Giovanni d’Aniello (born 5 January 1955) is an Italian prelate of the Catholic Church who works in the diplomatic service of the Holy See. An archbishop since 2001, he was appointed Apostolic Nuncio to the Russian Federation on 1 June 2020. He has been apostolic nuncio or apostolic delegate to the Democratic Republic of the Congo, Thailand, Cambodia, Burma and Laos, and Brazil.

Biography
Born in Aversa in the Campania Region of Italy on 5 January 1955, d'Aniello studied at the local seminary and was ordained a priest on 8 December 1978.
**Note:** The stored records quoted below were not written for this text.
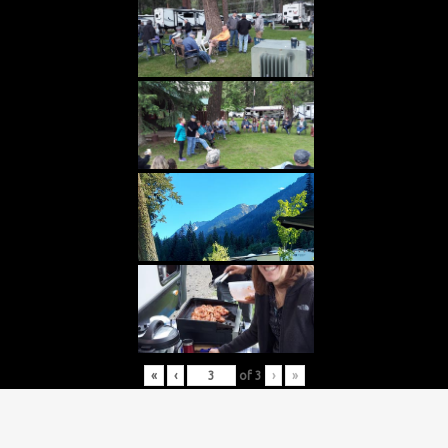
«
‹
of
3
›
»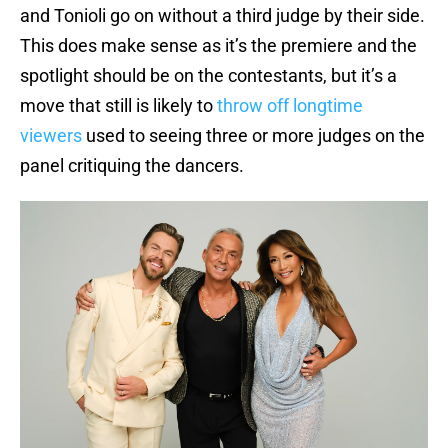
and Tonioli go on without a third judge by their side.
This does make sense as it’s the premiere and the
spotlight should be on the contestants, but it’s a
move that still is likely to
throw off longtime
viewers
used to seeing three or more judges on the
panel critiquing the dancers.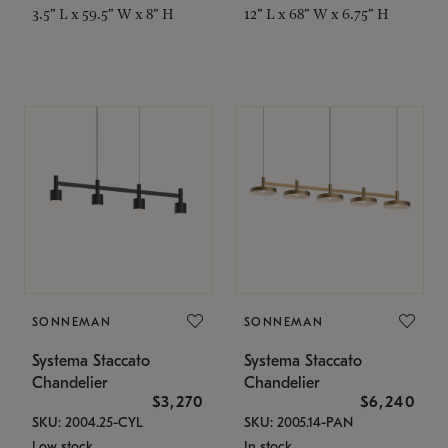
3.5" L x 59.5" W x 8" H
12" L x 68" W x 6.75" H
SONNEMAN
SONNEMAN
Systema Staccato
Systema Staccato
Chandelier
Chandelier
$3,270
$6,240
SKU: 2004.25-CYL
SKU: 2005.14-PAN
Low stock
In stock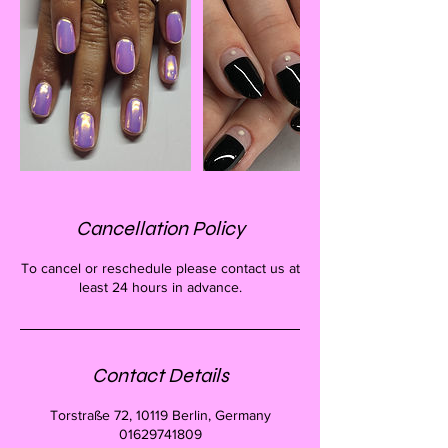
Cancellation Policy
To cancel or reschedule please contact us at
least 24 hours in advance.
Contact Details
Torstraße 72, 10119 Berlin, Germany
01629741809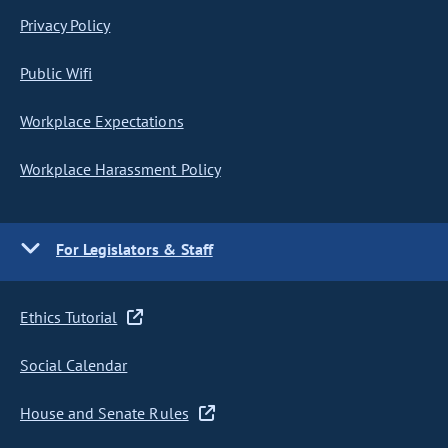
Privacy Policy
Public Wifi
Workplace Expectations
Workplace Harassment Policy
For Legislators & Staff
Ethics Tutorial
Social Calendar
House and Senate Rules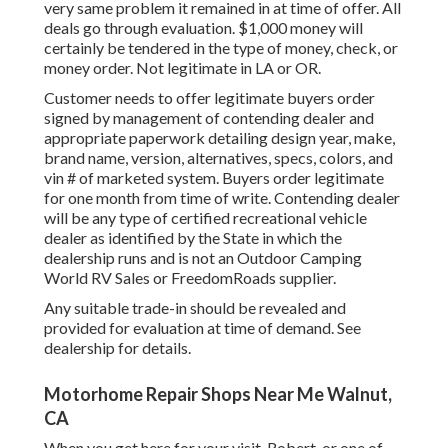
very same problem it remained in at time of offer. All
deals go through evaluation. $1,000 money will
certainly be tendered in the type of money, check, or
money order. Not legitimate in LA or OR.
Customer needs to offer legitimate buyers order
signed by management of contending dealer and
appropriate paperwork detailing design year, make,
brand name, version, alternatives, specs, colors, and
vin # of marketed system. Buyers order legitimate
for one month from time of write. Contending dealer
will be any type of certified recreational vehicle
dealer as identified by the State in which the
dealership runs and is not an Outdoor Camping
World RV Sales or FreedomRoads supplier.
Any suitable trade-in should be revealed and
provided for evaluation at time of demand. See
dealership for details.
Motorhome Repair Shops Near Me Walnut,
CA
When you get here for your visit, Robert, or one of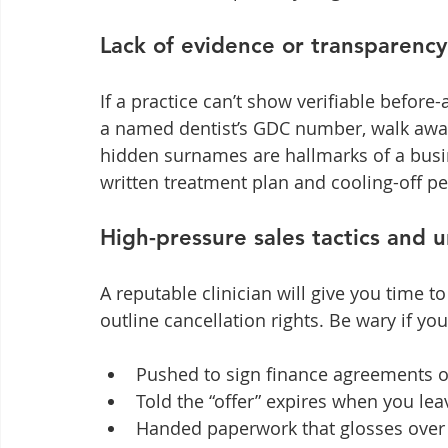
Lack of evidence or transparency
If a practice can’t show verifiable befor
a named dentist’s GDC number, walk away
hidden surnames are hallmarks of a busin
written treatment plan and cooling-off per
High-pressure sales tactics and u
A reputable clinician will give you time 
outline cancellation rights. Be wary if you
Pushed to sign finance agreements o
Told the “offer” expires when you le
Handed paperwork that glosses over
He obtained a doctorate in canon law. To prepare for a diplomatic career, he entered the Pontifical Ecclesiastical Academy in 1979. He joined the diplomatic service of the Holy See on 1 June 1983 and his early postings took him to Burundi, Thailand, Lebanon, and Brazil. He also worked in Rome in the Section for Relations with the States of the Secretariat of State of the Holy See, where he had responsibility for the Middle East. 

On 15 December 2001, Pope John Paul II appointed him titular archbishop of Paestum and Pontifical Representative to the Democratic Republic of the Congo. He received his episcopal consecration on 6 January 2002 from Pope John Paul. His title was changed to Apostolic Nuncio on 12 January 2002.

On 22 September 2010, Pope Benedict XVI named him Nuncio to both Thailand and Cambodia as well as Apostolic Delegate to both Myanmar and Laos. In March 2011, on a visit with Burmese refugees at a camp in Thailand he offered support and said that the "Church’s work for refugees is an essential work of the Church".

On 10 February 2012, he was named Apostolic Nuncio to Brazil.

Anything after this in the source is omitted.